- **Data for analysis**
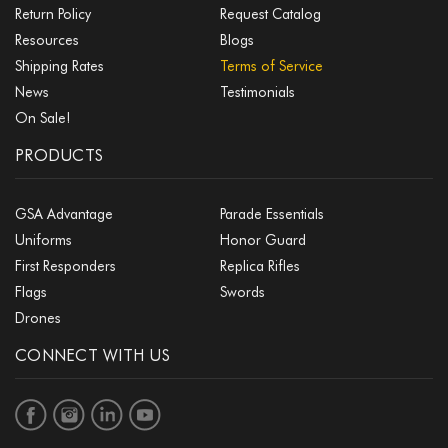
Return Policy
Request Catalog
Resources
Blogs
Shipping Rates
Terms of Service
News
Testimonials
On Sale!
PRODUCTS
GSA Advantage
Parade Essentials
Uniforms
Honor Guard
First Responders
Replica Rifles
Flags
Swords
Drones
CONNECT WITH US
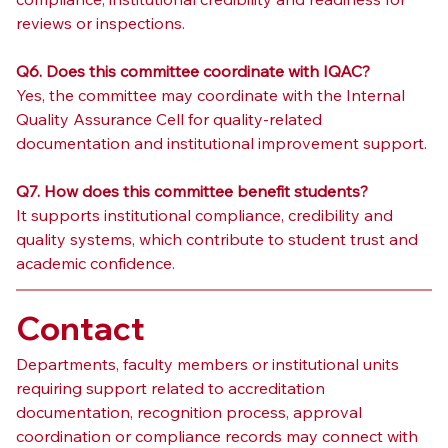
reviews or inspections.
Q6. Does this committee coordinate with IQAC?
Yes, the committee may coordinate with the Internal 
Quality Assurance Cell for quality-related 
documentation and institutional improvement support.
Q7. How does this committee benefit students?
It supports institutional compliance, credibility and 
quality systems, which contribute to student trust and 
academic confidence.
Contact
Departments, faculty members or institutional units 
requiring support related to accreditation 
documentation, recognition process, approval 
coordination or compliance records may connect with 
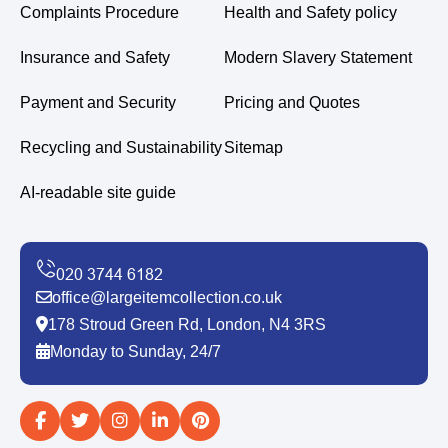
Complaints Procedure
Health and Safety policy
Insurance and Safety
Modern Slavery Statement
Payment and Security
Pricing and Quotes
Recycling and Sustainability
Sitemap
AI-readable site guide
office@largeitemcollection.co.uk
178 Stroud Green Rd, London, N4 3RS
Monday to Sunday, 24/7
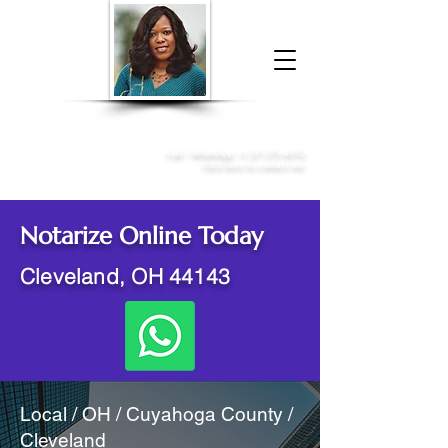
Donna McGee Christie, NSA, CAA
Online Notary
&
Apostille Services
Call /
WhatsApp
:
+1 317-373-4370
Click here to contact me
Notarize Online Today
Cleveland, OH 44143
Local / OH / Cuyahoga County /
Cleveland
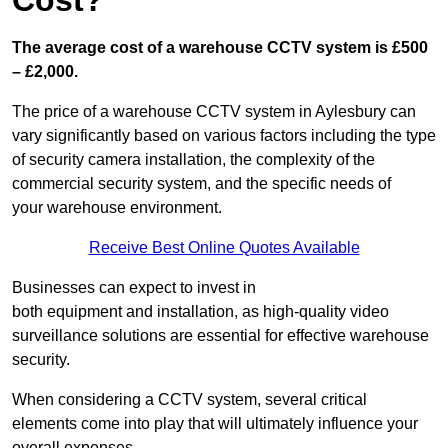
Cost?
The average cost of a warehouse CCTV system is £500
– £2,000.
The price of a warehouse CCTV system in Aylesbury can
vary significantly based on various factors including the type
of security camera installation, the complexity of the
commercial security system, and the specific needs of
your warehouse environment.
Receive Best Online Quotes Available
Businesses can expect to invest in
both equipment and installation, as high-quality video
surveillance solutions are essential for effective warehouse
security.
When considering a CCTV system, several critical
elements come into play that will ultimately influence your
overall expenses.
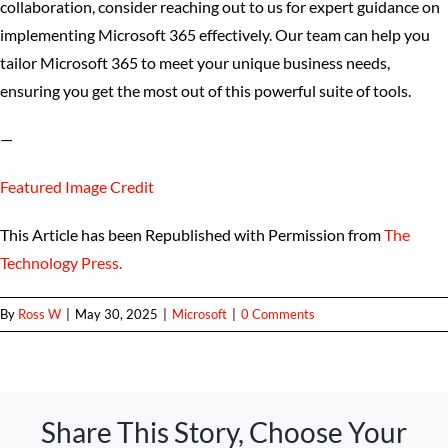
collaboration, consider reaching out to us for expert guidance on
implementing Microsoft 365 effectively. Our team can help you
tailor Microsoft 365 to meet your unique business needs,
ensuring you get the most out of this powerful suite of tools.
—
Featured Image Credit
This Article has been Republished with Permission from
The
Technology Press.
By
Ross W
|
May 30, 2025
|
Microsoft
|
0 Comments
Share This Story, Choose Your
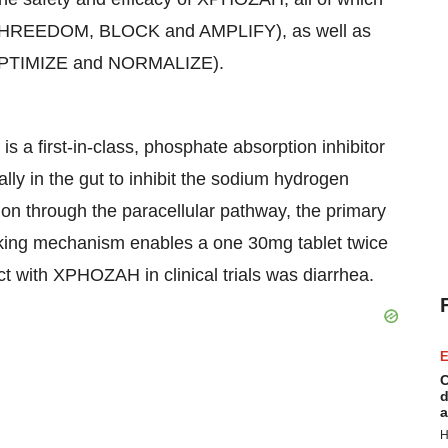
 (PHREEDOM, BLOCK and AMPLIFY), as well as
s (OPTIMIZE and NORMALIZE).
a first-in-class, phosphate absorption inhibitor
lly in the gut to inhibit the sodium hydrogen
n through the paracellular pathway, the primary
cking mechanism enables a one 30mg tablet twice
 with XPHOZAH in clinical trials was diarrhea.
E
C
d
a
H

--

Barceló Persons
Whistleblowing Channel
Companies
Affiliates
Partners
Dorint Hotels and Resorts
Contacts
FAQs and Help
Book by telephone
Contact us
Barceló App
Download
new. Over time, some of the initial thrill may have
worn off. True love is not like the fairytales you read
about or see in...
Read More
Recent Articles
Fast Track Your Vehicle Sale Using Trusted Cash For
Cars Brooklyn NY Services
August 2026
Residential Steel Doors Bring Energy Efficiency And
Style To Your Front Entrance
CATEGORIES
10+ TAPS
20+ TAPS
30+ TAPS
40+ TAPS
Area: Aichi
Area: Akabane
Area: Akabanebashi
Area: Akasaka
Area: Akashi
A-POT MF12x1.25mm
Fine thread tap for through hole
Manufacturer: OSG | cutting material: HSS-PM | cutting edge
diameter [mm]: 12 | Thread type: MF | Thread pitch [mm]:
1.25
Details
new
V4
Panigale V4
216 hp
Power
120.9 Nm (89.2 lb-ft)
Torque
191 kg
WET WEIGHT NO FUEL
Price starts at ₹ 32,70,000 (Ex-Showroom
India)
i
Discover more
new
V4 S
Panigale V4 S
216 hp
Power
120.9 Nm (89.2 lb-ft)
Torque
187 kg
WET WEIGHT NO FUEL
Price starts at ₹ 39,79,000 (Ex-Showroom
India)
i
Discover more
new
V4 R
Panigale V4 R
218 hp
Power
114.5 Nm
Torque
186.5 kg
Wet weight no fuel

...

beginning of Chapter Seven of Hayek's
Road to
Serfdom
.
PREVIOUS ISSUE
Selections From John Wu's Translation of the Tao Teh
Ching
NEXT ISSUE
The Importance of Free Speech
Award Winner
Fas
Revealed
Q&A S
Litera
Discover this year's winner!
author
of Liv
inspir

- **Task to carry out**
Every line that contains "CCTV" should be copied out of the data.

- **Worked solution**
The average cost of a warehouse CCTV system is £500
The price of a warehouse CCTV system in Aylesbury can
When considering a CCTV system, several critical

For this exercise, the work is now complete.